Make the copy match the entries below exactly, with no pictures carried over.
►
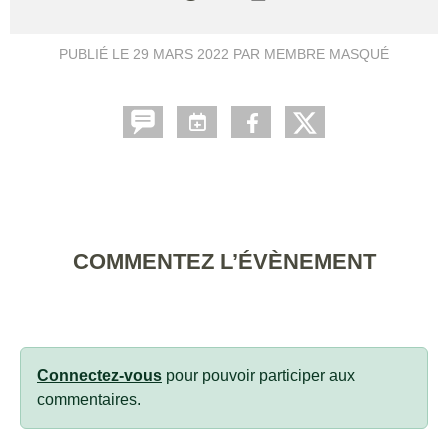
PUBLIÉ LE
29 MARS 2022
PAR MEMBRE MASQUÉ
COMMENTEZ L’ÉVÈNEMENT
Connectez-vous
pour pouvoir participer aux
commentaires.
◄
> [Result of the task]:
PUBLIÉ LE
29 MARS 2022
PAR MEMBRE MASQUÉ
COMMENTEZ L’ÉVÈNEMENT
Connectez-vous
pour pouvoir participer aux
commentaires.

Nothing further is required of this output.